State graph integration. The race engine is not a standalone tool. It consumes the same state graph that feeds constraint inference, IDOR detection, and authentication testing. This means race candidates are discovered automatically from observed application behavior, not from a manually curated list of "endpoints to test." When the state graph identifies two POST endpoints that share a resource, the race engine can test them without any human in the loop.
Conclusion
The single-packet attack transforms race conditions from theoretical curiosities into reliably exploitable bugs. The key is timing precision: HTTP/2 multiplexing for tightly synchronized delivery, END_STREAM delay for large payloads, last-byte sync for HTTP/1.1 targets, and spin-loop barriers for coordination without OS scheduler jitter.
But the technique is only as useful as the detection and analysis around it.
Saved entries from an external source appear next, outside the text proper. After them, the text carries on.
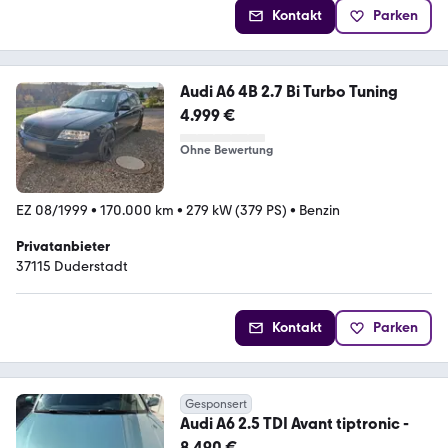
Kontakt
Parken
Audi A6 4B 2.7 Bi Turbo Tuning
4.999 €
Ohne Bewertung
EZ 08/1999
•
170.000 km
•
279 kW (379 PS)
•
Benzin
Privatanbieter
37115 Duderstadt
Kontakt
Parken
Gesponsert
Audi A6 2.5 TDI Avant tiptronic -
8.490 €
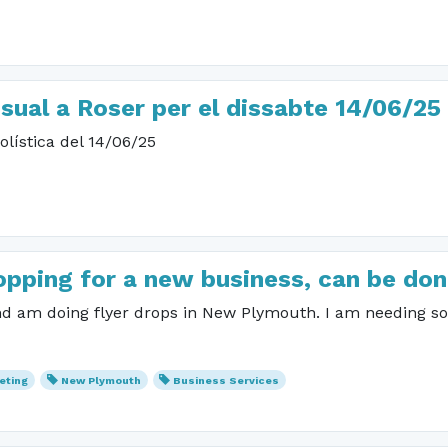
isual a Roser per el dissabte 14/06/25
olística del 14/06/25
pping for a new business, can be don
nd am doing flyer drops in New Plymouth. I am needing so
eting
New Plymouth
Business Services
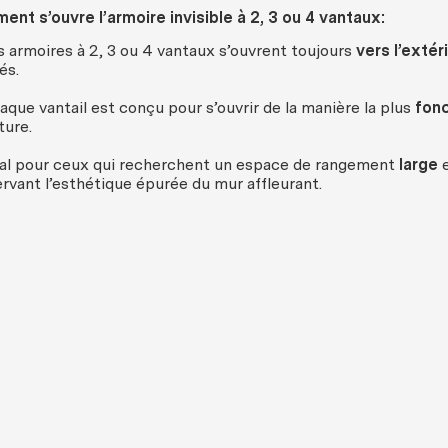
nt s’ouvre l’armoire invisible à 2, 3 ou 4 vantaux:
s armoires à 2, 3 ou 4 vantaux s’ouvrent toujours
vers l’extér
és.
aque vantail est conçu pour s’ouvrir de la manière la plus
fonc
ture.
al pour ceux qui recherchent un espace de rangement
large
rvant l’esthétique épurée du mur affleurant.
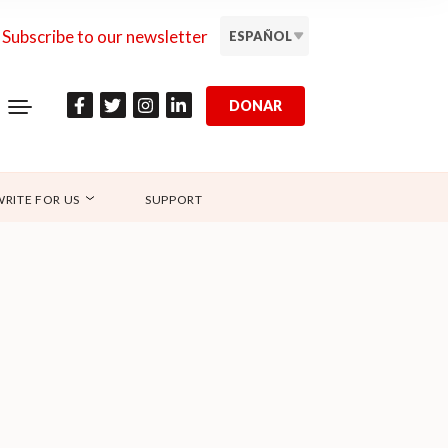
Subscribe to our newsletter
ESPAÑOL
DONAR
WRITE FOR US
SUPPORT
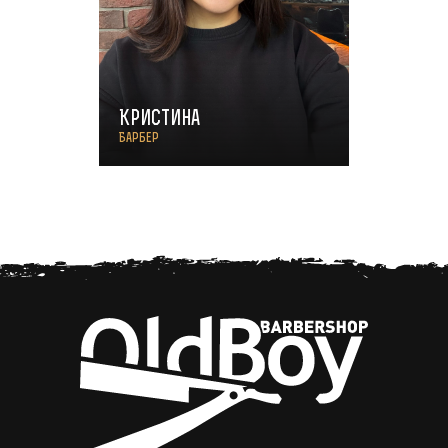
Кристина
Барбер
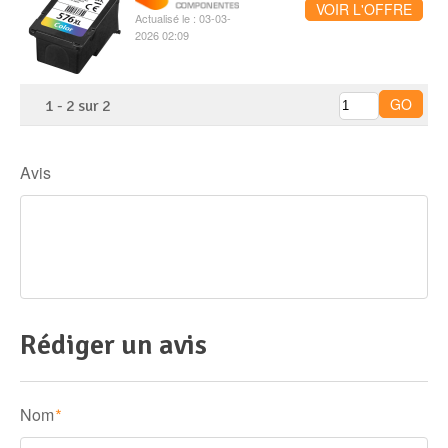
VOIR L'OFFRE
Actualisé le : 03-03-
2026 02:09
1
-
2
sur
2
Avis
Rédiger un avis
Nom
*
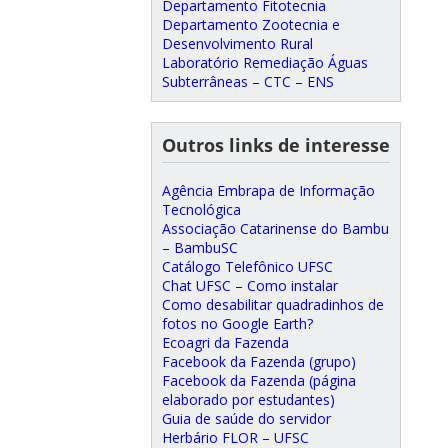
Departamento Fitotecnia
Departamento Zootecnia e
Desenvolvimento Rural
Laboratório Remediação Águas
Subterrâneas – CTC – ENS
Outros links de interesse
Agência Embrapa de Informação
Tecnológica
Associação Catarinense do Bambu
– BambuSC
Catálogo Telefônico UFSC
Chat UFSC – Como instalar
Como desabilitar quadradinhos de
fotos no Google Earth?
Ecoagri da Fazenda
Facebook da Fazenda (grupo)
Facebook da Fazenda (página
elaborado por estudantes)
Guia de saúde do servidor
Herbário FLOR – UFSC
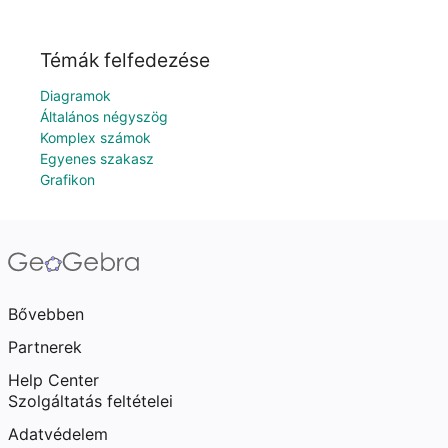
Témák felfedezése
Diagramok
Általános négyszög
Komplex számok
Egyenes szakasz
Grafikon
Bővebben
Partnerek
Help Center
Szolgáltatás feltételei
Adatvédelem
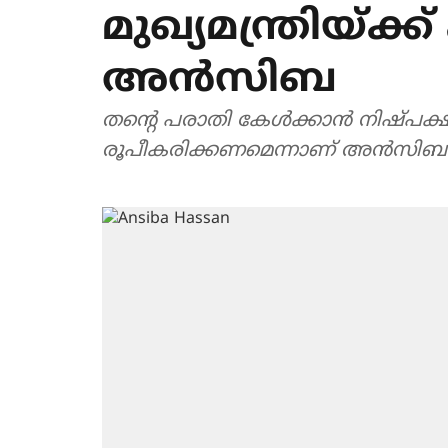
മുഖ്യമന്ത്രിയ്ക്
അന്‍സിബ
തന്റെ പരാതി കേള്‍ക്കാന്‍ നിഷ്പക
രൂപീകരിക്കണമെന്നാണ് അന്‍സി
Knowing how to send 20 requests simultaneously is necessary but not sufficient. You need to know which 20 requests to send (the Predict phase), and you need to determine whether the responses indicate a real race or benign variance (the Prove phase). The full pipeline — state graph analysis, pattern matching, shared resource detection, strategy selection, precision timing, and anomaly classification — is what makes automated race condition discovery practical.
Kettle's research opened the door. The engineering challenge is walking through it at scale.